O frabjous day! Callooh! Callay!

Ugh. (See sig)

So corporations can now do everything people can except bear arms and receive custodial sentences. Orwell would have been proud.

Lemme try that again.

So the government has a less restrictive means so long as it can spend more money to solve the problem? I can’t wait to try this out in the prison context. I’ll let you know if the courts are as accommodating of Muslim prisoners are they are Christian corporations. Don’t hold your breath.

One wonders if Hobby Lobby could have pulled this off if it was a Muslim-owned corporation.

At the very least, it is limited to closely held corporations and is not to be interpreted to beliefs against blood transfusions or vaccinations and isn’t to be used as a shield for employers that wish to use it for racial discrimination.

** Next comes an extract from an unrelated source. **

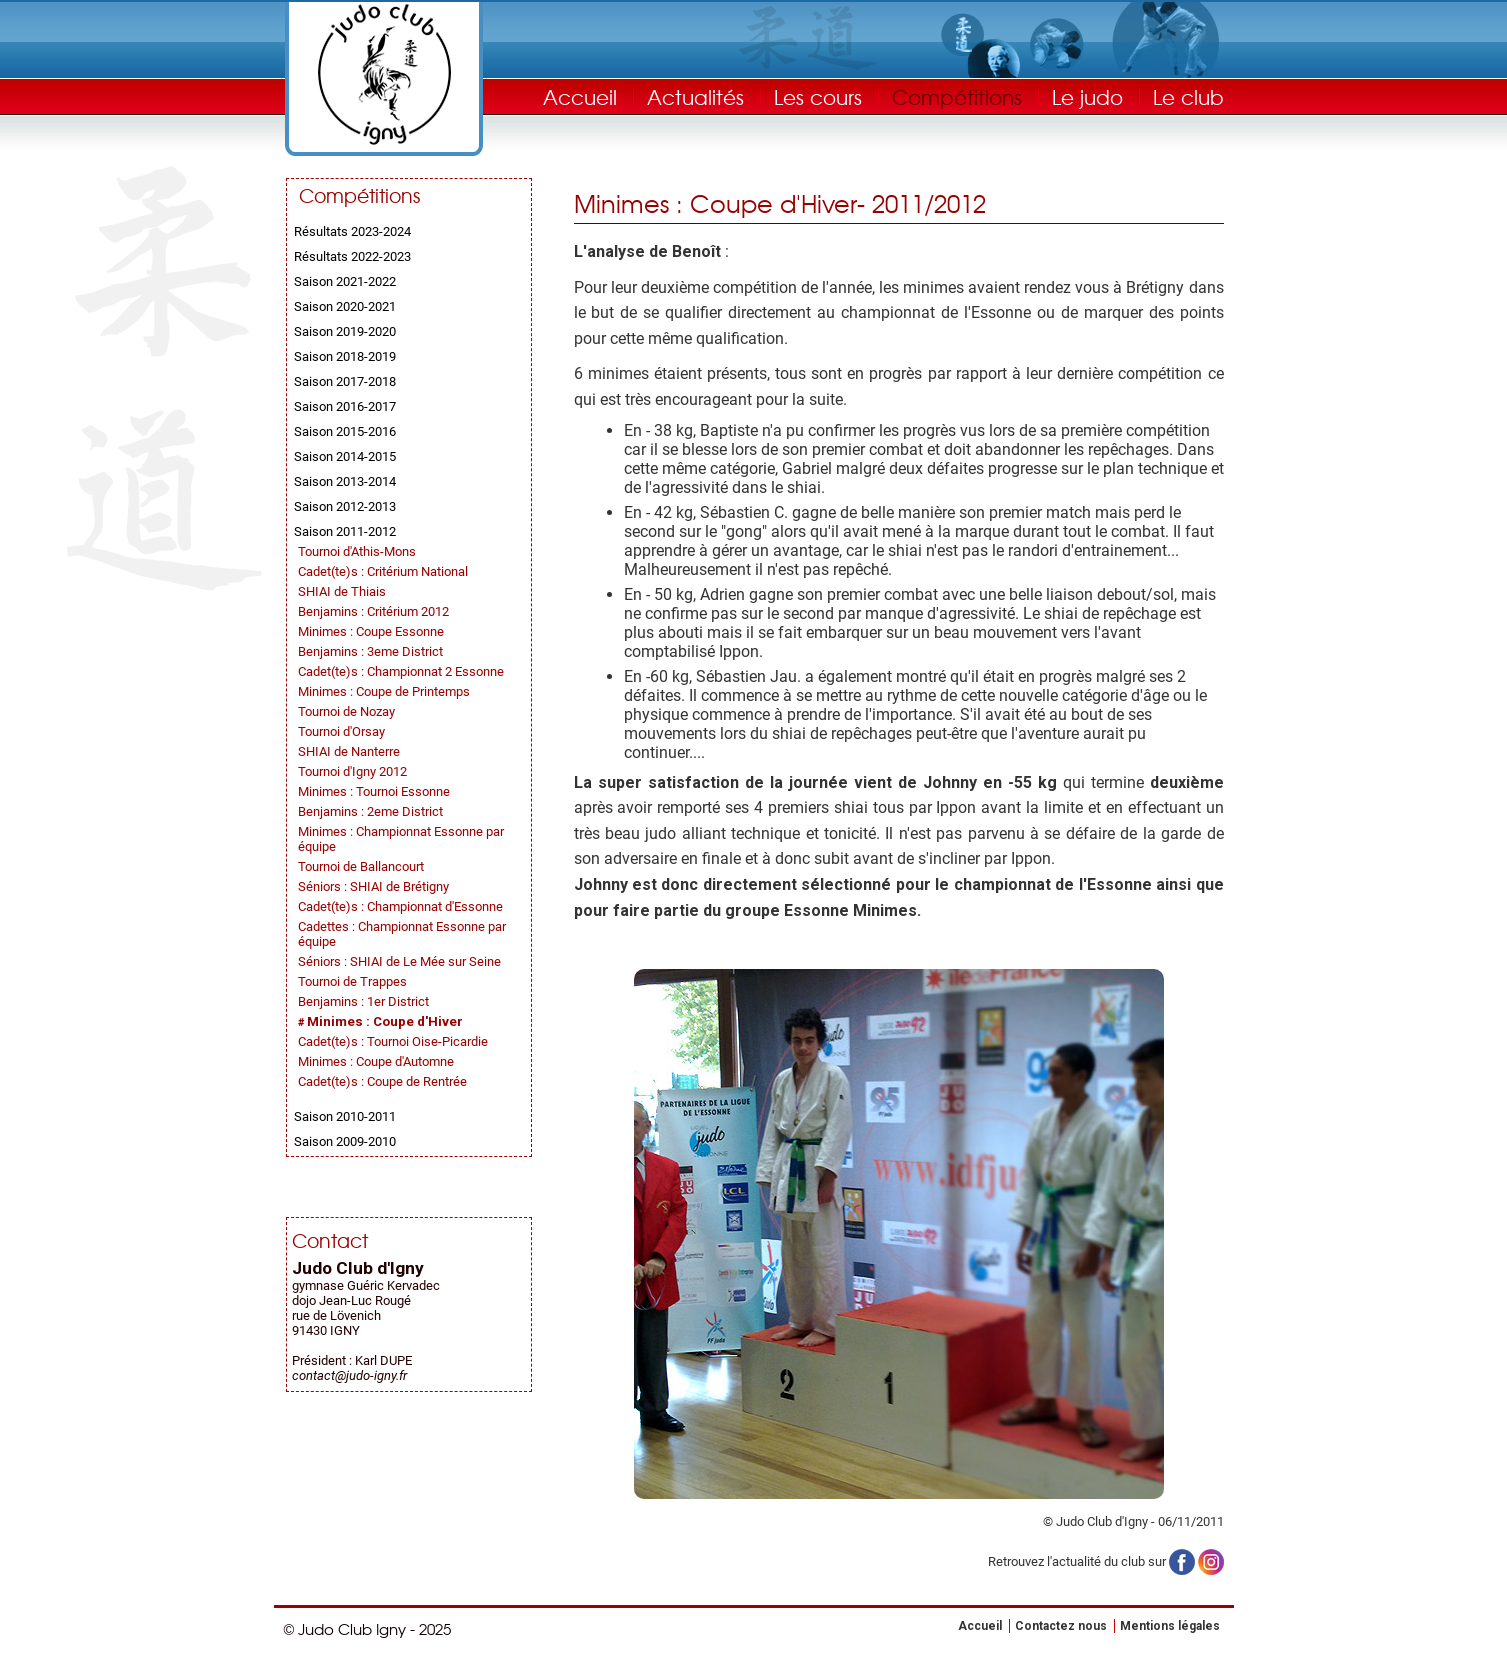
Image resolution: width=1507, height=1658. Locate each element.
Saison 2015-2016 (345, 431)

In my opinion, the court blew both decisions today but at least they didn’t go as extreme as they could have.

Shhhh, not so loud.

Seriously though, as a religious person myself, I cannot wrap my mind around the idea that a corporation can hold religious beliefs, sincere or not. Especially a for-profit company. I hope the ruling touches upon the question of a corporation having a religious objection to women not keeping their heads covered or other “religious freedoms” that are infringed upon by government regulations. Would a business closely held by a Christian Scientist be allowed to not provide any medical healthcare at all?

I’m looking forward to hearing more details about this decision.

At first glance, it doesn’t look like Alito even attempted to explain how a corporation can have a sincere religious belief. He just references existing cases asserting that they may. Since this was the primary logical hurdle the court had to overcome it’s not a very satisfying method of deciding the issue.